Code Monkey home page Code Monkey logo

Comments (6)

roflmaostc avatar roflmaostc commented on August 17, 2024 1

I think that might also explain the discrepancy in the initial post.
So all fine!

from torchkbnufft.

roflmaostc avatar roflmaostc commented on August 17, 2024

Currently my ktraj shape is:

ktraj.shape

torch.Size([1, 2, 412160])

Repeating the 0th dimension does only increase the runtime.
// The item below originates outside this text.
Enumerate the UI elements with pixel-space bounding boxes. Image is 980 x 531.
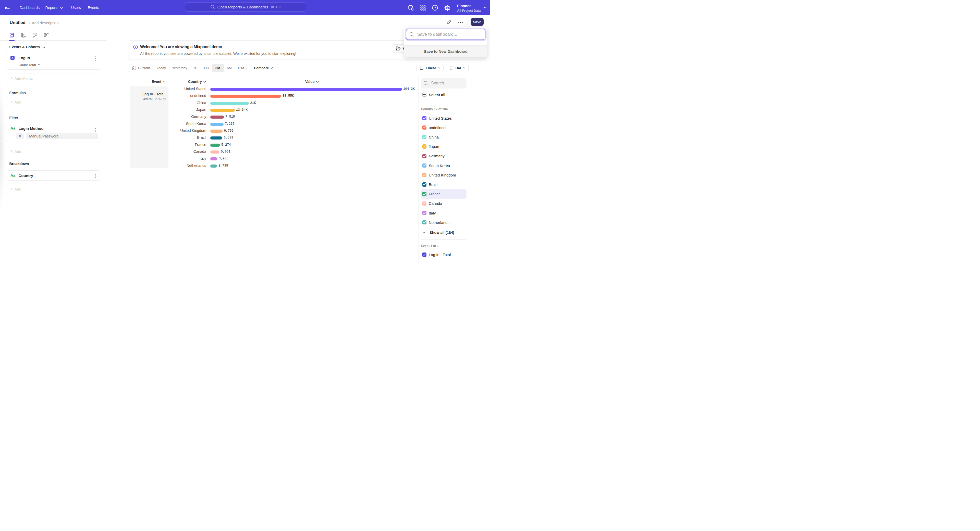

So I think what I'm doing, looks ok?

from torchkbnufft.

mmuckley avatar mmuckley commented on August 17, 2024

Hello @roflmaostc, I think this is expected.

The first factor is torch.fft.fft only does a 1D FFT, so it is doing a factor N fewer FFTs to begin with.

The second factor is the default grid size is to use a 2X oversampled grid, so based on that it's not an apples-to-apples comparison. This gives some pretty massive 1024 x 1024 2D FFTs inside the NUFFT vs. the 512 1D FFT that you're using for FFT. You could be more conservative and use the more-standard 1.5-factor oversampling by setting grid_size to (768, 768).

The third is that due to the high-level implementation in Python, our interpolation is quite a bit slower. There are several mitigations for this, such as broadcasting across sensitivity coils, but it will never be as fast as a compiled implementation. The advantage is that you never have to worry about compiling torchkbnufft, but the disadvantage is speed.

The last item is I've always had a bit of trouble squeezing out performance on the CPU for the adjoint, and have generally observed the GPU to be much closer to forward performance.

One possible mitigation, if you have a parametrization of your problem that's amenable to rewriting in terms of A'A, you can use the Toeplitz NUFFT for the forward-backward, which only uses FFTs and no interpolation.

from torchkbnufft.

roflmaostc avatar roflmaostc commented on August 17, 2024

Thanks for your detailed reply!

Yeah, that's right.

Your point regarding ToepNUFFT is interesting, and exactly what I'm looking for.
The kernel it spits out, is that applied with ifft(fft(pad(arr)) * kernel)? where pad would apply the padding?

I'm asking, since we would expect the cost of of 4 (padding) x 2 (back and forth)=8 FFTs.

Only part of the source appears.